The Genesee River was but one of many natural streams used with but few artificial improvements. There was considerable forwarding of flour by long, shallow draft Durham boats. The primitive land and water systems of the day were slow, rough going, dangerous and expensive, especially in the low water times of summer.

In most cases rivers and tributaries in upstate New York were only navigable during periods of high water resulting from spring run off. Other rivers besides the Genesee used as trade routes pre-dating the advent of canals included the Canisteo, Cohocton, Delaware, Mohawk, Oneida, Oswego, Seneca, Susquehanna, Tioughnioga, and some tributaries such as Tonawanda, Tuscarora and Wood Creeks. There are also many references to batteaux and similar small boats (later, steamboats) being employed on the Finger Lakes.

Later, there were efforts to improve the natural waterways, but with few tangible results. As the country became thickly settled, dams were built which destroyed the use of them as water highways. In some cases, however, sluiceways were built to allow the passage of boats. Subsequent canals utilized some of these old water trade routes.

Rochester Telegraph, Dec. 29, 1818

We are indebted to J. Hawley, Esq., collector of the port of Genesee, for the following statement of exports from this river since the opening of the navigation last spring.

Flour, 25,996 Bbls.
Pot and pearl Ashes, 3,613 do
Pork, 1,173 do
Whiskey, 191 do
Double butt staves, 214 M.

The whole number of arrivals since last spring at this port have been 235, the vessels average about 25 to 30 tons burthen.

The above statement, while it presents a most flattering account of the rapid growth and increasing prosperity of the surrounding country, shows at the same time that at no distant period, the commerce of the Genesee must be respectable.

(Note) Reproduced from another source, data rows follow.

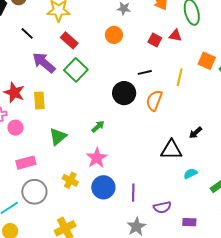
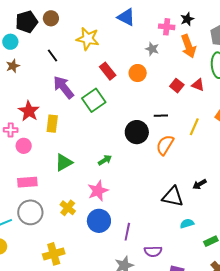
red rectangle: (69, 40) -> (108, 71), moved

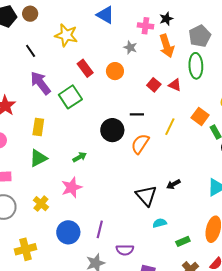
yellow rectangle: (52, 124) -> (38, 127), moved
black triangle: (173, 197) -> (146, 196), turned 35
blue circle: (99, 221) -> (68, 232), moved

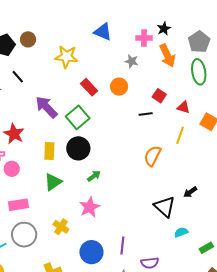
black line: (31, 51) -> (18, 77), moved
red triangle: (175, 85) -> (183, 107), moved
black line: (137, 114) -> (146, 114), moved
black circle: (112, 130) -> (78, 148), moved

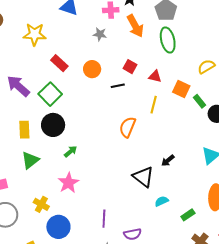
orange circle: (119, 87) -> (92, 69), moved
blue circle: (91, 252) -> (58, 227), moved

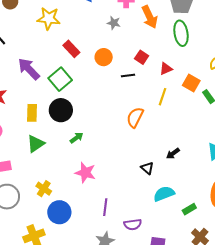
red triangle: (155, 76) -> (166, 69), turned -40
black triangle: (143, 177) -> (147, 168), size x0.6
pink star: (68, 183) -> (85, 173), moved, turned -30
cyan semicircle: (162, 201) -> (164, 194), size x1.5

The time has but just passed away when the country where these products were raised was a wilderness—when the Genesee River was only known as the dividing line between Ontario and Genesee counties—and even now, we believe that the knowledge of the advantages which those who live on its banks possess for commerce, manufacturing and agriculture is limited still to a very small portion of the country.

Perhaps in no part of the world are finer lands for farming purposes than lie on this river—and for manufacturing, it is hazarding but little to say that its advantages are unrivaled. It ought not to be omitted in this place, that the Genesee River is boatable for 80 or 90 miles above the falls. Salt to a considerable amount has been transported in boats up the river, which have bought down in return, flour, potash, lumber, brick, &c.

Boats of 25 tons burthen, well built and covered, ply during the summer season between this and Gardou, between which and the Allegheny River is a portage of only 30 miles. This route when the waters of the Allegheny are high, is perhaps on account of the saving in distance, &c. preferable to any other for families moving from the eastern to the south western states, and will doubtless be used for this purpose.

Wayne Sentinel, Palmyra, Wed., Aug. 4, 1824

The steam boat “Erie Canal,” from Utica, which passed this village a short time since, has arrived at Geneseo, Livingston county, having entered the river through the feeder at Rochester. This is the first boat propelled by steam that ever navigated the waters of the Genesee, and the captain states that he found no difficulty in ascending the river.